WORK REQUEST:
If an entry holds a picture, leave that picture out. Give everything else again exactly.

PROVIDED INFORMATION:
____
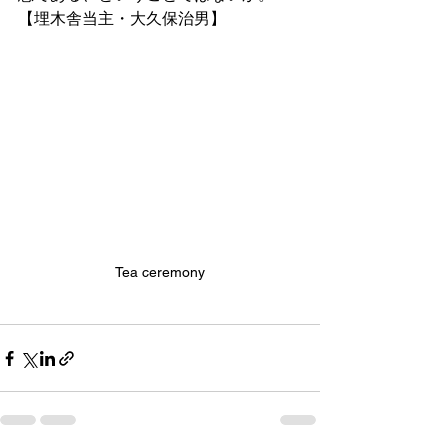
【埋木舎当主・大久保治男】
Tea ceremony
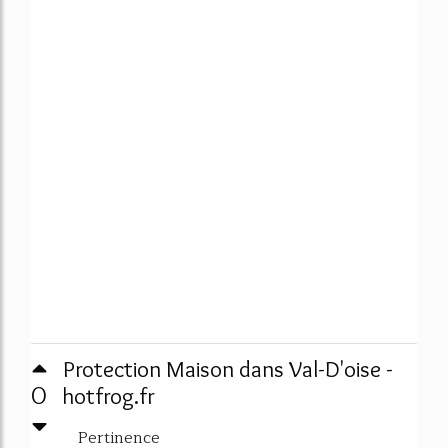
Protection Maison dans Val-D'oise -
0
hotfrog.fr
Pertinence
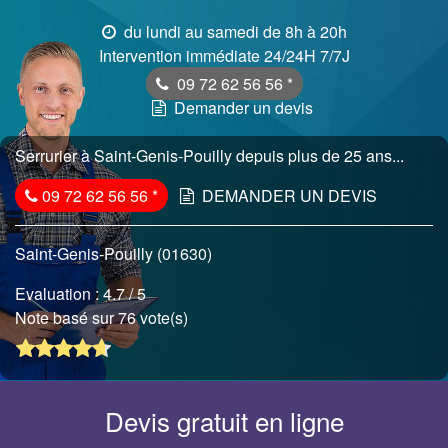
du lundi au samedi de 8h à 20h
Intervention immédiate 24/24H 7/7J
09 72 62 56 56
*
Demander un devis
Serrurier à Saint-Genis-Pouilly depuis plus de 25 ans...
09 72 62 56 56
*
DEMANDER UN DEVIS
Saint-Genis-Pouilly (01630)
Evaluation :
4.7
/ 5
Note basé sur 76 vote(s)
Devis gratuit en ligne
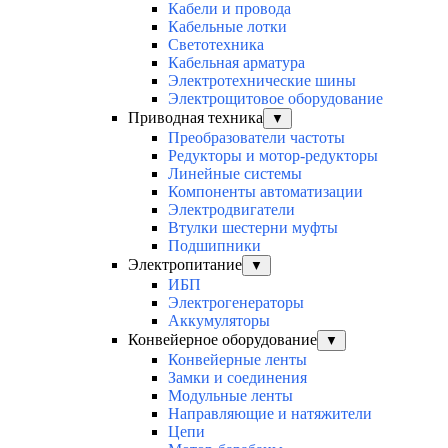
Кабели и провода
Кабельные лотки
Светотехника
Кабельная арматура
Электротехнические шины
Электрощитовое оборудование
Приводная техника
▼
Преобразователи частоты
Редукторы и мотор-редукторы
Линейные системы
Компоненты автоматизации
Электродвигатели
Втулки шестерни муфты
Подшипники
Электропитание
▼
ИБП
Электрогенераторы
Аккумуляторы
Конвейерное оборудование
▼
Конвейерные ленты
Замки и соединения
Модульные ленты
Направляющие и натяжители
Цепи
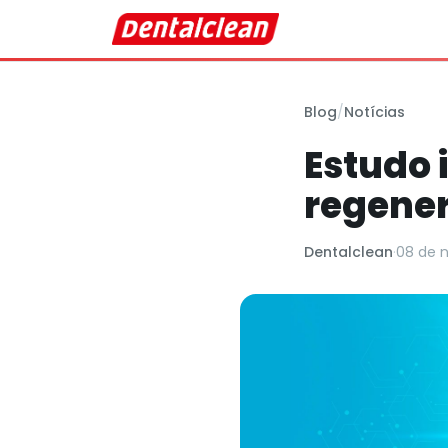
Blog
/
Notícias
Estudo 
regener
Dentalclean
·
08 de 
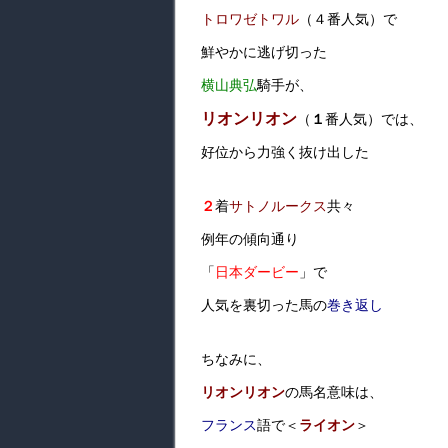
トロワゼトワル
（４番人気）で
鮮やかに逃げ切った
横山典弘
騎手が、
リオンリオン
（
１
番人気）では、
好位から力強く抜け出した
２
着
サトノルークス
共々
例年の傾向通り
「
日本ダービー
」で
人気を裏切った馬の
巻き返し
ちなみに、
リオンリオン
の馬名意味は、
フランス
語で＜
ライオン
＞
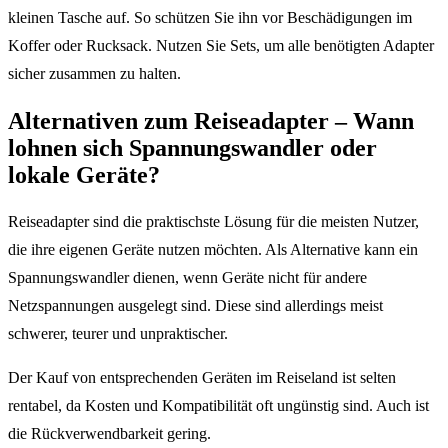
kleinen Tasche auf. So schützen Sie ihn vor Beschädigungen im
Koffer oder Rucksack. Nutzen Sie Sets, um alle benötigten Adapter
sicher zusammen zu halten.
Alternativen zum Reiseadapter – Wann
lohnen sich Spannungswandler oder
lokale Geräte?
Reiseadapter sind die praktischste Lösung für die meisten Nutzer,
die ihre eigenen Geräte nutzen möchten. Als Alternative kann ein
Spannungswandler dienen, wenn Geräte nicht für andere
Netzspannungen ausgelegt sind. Diese sind allerdings meist
schwerer, teurer und unpraktischer.
Der Kauf von entsprechenden Geräten im Reiseland ist selten
rentabel, da Kosten und Kompatibilität oft ungünstig sind. Auch ist
die Rückverwendbarkeit gering.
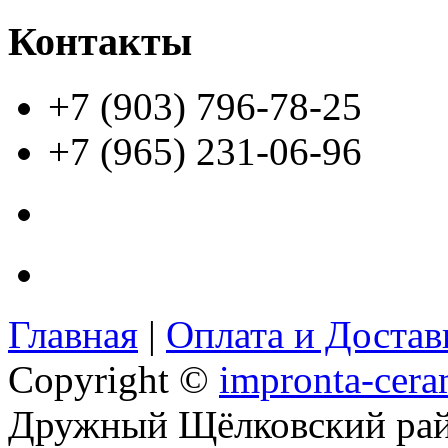
Контакты
+7 (903) 796-78-25
+7 (965) 231-06-96
Главная
|
Оплата и Доста
Copyright ©
impronta-cera
Дружный Щёлковский ра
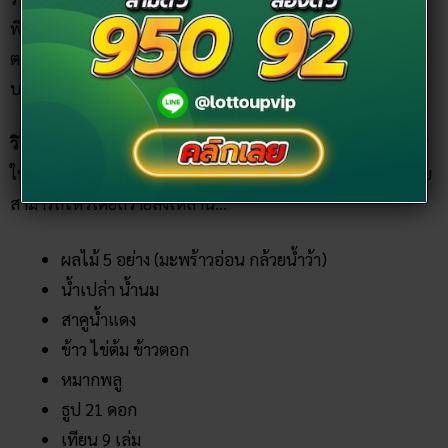
พิธีโรยดินลงบนหัวเพื่อให้เดินทางแคล้วคลาดปลอดภัยและไม่
ตายกลับมา จึงทำให้พระแม่ธรณีเป็นที่นิยมในการสักการะขอ
บรรจุงานราชการเช่นกัน
วิธีการไหว้พระแม่ธรณี :
ควรไปไหว้พระแม่ธรณีก่อนการทำการ
ใหญ่ การไปสอบ การไปสัมภาษณ์งาน หรือเริ่มก่อสร้างบ้าน โดย
สามารถไหว้โดยถวายสิ่งเหล่านี้…
ผลไม้ 5 อย่าง (มะพร้าวอ่อน กล้วยน้ำว้า)
น้ำเปล่า น้ำนม
สาคูน้ำแดง
ข้าว ไข่ต้ม ข้าวตอก
หมากพลู
ธูป 21 ดอก
เทียน 9 เล่ม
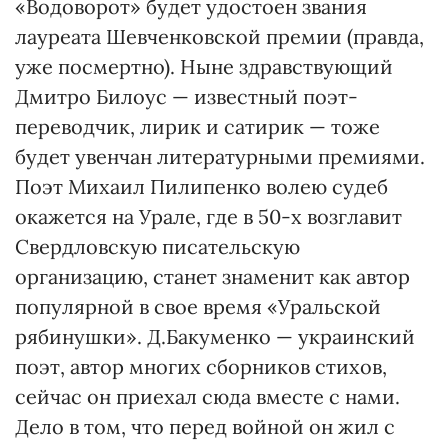
«Водоворот» будет удостоен звания
лауреата Шевченковской премии (правда,
уже посмертно). Ныне здравствующий
Дмитро Билоус — известный поэт-
переводчик, лирик и сатирик — тоже
будет увенчан литературными премиями.
Поэт Михаил Пилипенко волею судеб
окажется на Урале, где в 50-х возглавит
Свердловскую писательскую
организацию, станет знаменит как автор
популярной в свое время «Уральской
рябинушки». Д.Бакуменко — украинский
поэт, автор многих сборников стихов,
сейчас он приехал сюда вместе с нами.
Дело в том, что перед войной он жил с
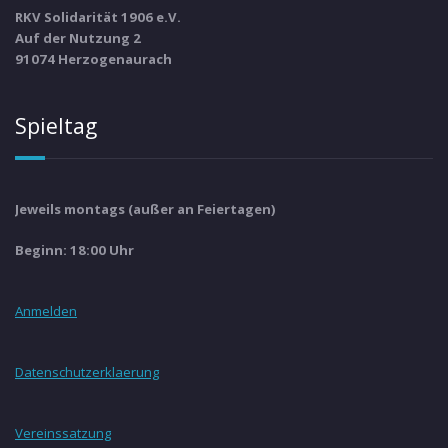
RKV Solidarität 1906 e.V.
Auf der Nutzung 2
91074 Herzogenaurach
Spieltag
Jeweils montags (außer an Feiertagen)
Beginn: 18:00 Uhr
Anmelden
Datenschutzerklaerung
Vereinssatzung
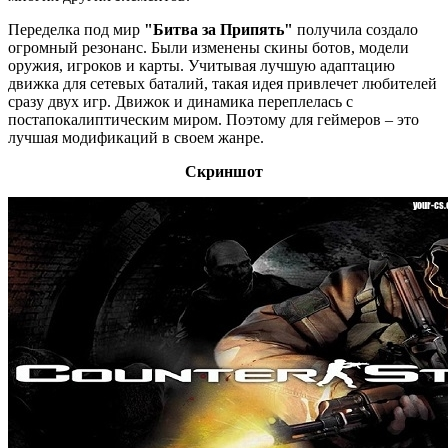
Переделка под мир
"Битва за Припять"
получила cоздало
огромный резонанс. Были изменены скины ботов, модели
оружия, игроков и карты. Учитывая лучшую адаптацию
движка для сетевых баталий, такая идея привлечет любителей
сразу двух игр. Движок и динамика переплелась с
постапокалиптическим миром. Поэтому для геймеров – это
лучшая модификаций в своем жанре.
Скриншот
____
RESULT FOR THIS EXERCISE:
【埋木舎当主・大久保治男】
Tea ceremony
Protection Maison dans Val-D'oise -
0
hotfrog.fr
Pertinence
du lundi au samedi de 8h à 20h
Intervention immédiate 24/24H 7/7J
09 72 62 56 56
*
Demander un devis
Serrurier à Saint-Genis-Pouilly depuis plus de 25 ans...
09 72 62 56 56
*
DEMANDER UN DEVIS
Saint-Genis-Pouilly (01630)
Evaluation :
4.7
/ 5
Note basé sur 76 vote(s)
Devis gratuit en ligne
Кабели и провода
Кабельные лотки
Светотехника
Кабельная арматура
Электротехнические шины
Электрощитовое оборудование
Приводная техника
▼
Преобразователи частоты
Редукторы и мотор-редукторы
Линейные системы
Компоненты автоматизации
Электродвигатели
Втулки шестерни муфты
Подшипники
Электропитание
▼
ИБП
Электрогенераторы
Аккумуляторы
Конвейерное оборудование
▼
Конвейерные ленты
Замки и соединения
Модульные ленты
Направляющие и натяжители
Цепи
Blog
/
Notícias
Estudo 
regener
Dentalclean
·
08 de 
トロワゼトワル
（４番人気）で
鮮やかに逃げ切った
横山典弘
騎手が、
リオンリオン
（
１
番人気）では、
好位から力強く抜け出した
２
着
サトノルークス
共々
例年の傾向通り
「
日本ダービー
」で
人気を裏切った馬の
巻き返し
ちなみに、
リオンリオン
の馬名意味は、
フランス
語で＜
ライオン
＞
kleinen Tasche auf. So schützen Sie ihn vor Beschädigungen im
Koffer oder Rucksack. Nutzen Sie Sets, um alle benötigten Adapter
sicher zusammen zu halten.
Alternativen zum Reiseadapter – Wann
lohnen sich Spannungswandler oder
lokale Geräte?
Reiseadapter sind die praktischste Lösung für die meisten Nutzer,
die ihre eigenen Geräte nutzen möchten. Als Alternative kann ein
Spannungswandler dienen, wenn Geräte nicht für andere
Netzspannungen ausgelegt sind. Diese sind allerdings meist
schwerer, teurer und unpraktischer.
Der Kauf von entsprechenden Geräten im Reiseland ist selten
rentabel, da Kosten und Kompatibilität oft ungünstig sind. Auch ist
die Rückverwendbarkeit gering.
Контакты
+7 (903) 796-78-25
+7 (965) 231-06-96
Главная
|
Оплата и Доста
Copyright ©
impronta-cera
Дружный Щёлковский ра
พิธีโรยดินลงบนหัวเพื่อให้เดินทางแคล้วคลาดปลอดภัยและไม่
ตายกลับมา จึงทำให้พระแม่ธรณีเป็นที่นิยมในการสักการะขอ
บรรจุงานราชการเช่นกัน
วิธีการไหว้พระแม่ธรณี :
ควรไปไหว้พระแม่ธรณีก่อนการทำการ
ใหญ่ การไปสอบ การไปสัมภาษณ์งาน หรือเริ่มก่อสร้างบ้าน โดย
สามารถไหว้โดยถวายสิ่งเหล่านี้…
ผลไม้ 5 อย่าง (มะพร้าวอ่อน กล้วยน้ำว้า)
น้ำเปล่า น้ำนม
สาคูน้ำแดง
ข้าว ไข่ต้ม ข้าวตอก
หมากพลู
ธูป 21 ดอก
เทียน 9 เล่ม
«Водоворот» будет удостоен звания
лауреата Шевченковской премии (правда,
уже посмертно). Ныне здравствующий
Дмитро Билоус — известный поэт-
переводчик, лирик и сатирик — тоже
будет увенчан литературными премиями.
Поэт Михаил Пилипенко волею судеб
окажется на Урале, где в 50-х возглавит
Свердловскую писательскую
организацию, станет знаменит как автор
популярной в свое время «Уральской
рябинушки». Д.Бакуменко — украинский
поэт, автор многих сборников стихов,
сейчас он приехал сюда вместе с нами.
Дело в том, что перед войной он жил с
RKV Solidarität 1906 e.V.
Auf der Nutzung 2
91074 Herzogenaurach
Spieltag
Jeweils montags (außer an Feiertagen)
Beginn: 18:00 Uhr
Anmelden
Datenschutzerklaerung
Vereinssatzung
Переделка под мир
"Битва за Припять"
получила cоздало
огромный резонанс. Были изменены скины ботов, модели
оружия, игроков и карты. Учитывая лучшую адаптацию
движка для сетевых баталий, такая идея привлечет любителей
сразу двух игр. Движок и динамика переплелась с
постапокалиптическим миром. Поэтому для геймеров – это
лучшая модификаций в своем жанре.
Скриншот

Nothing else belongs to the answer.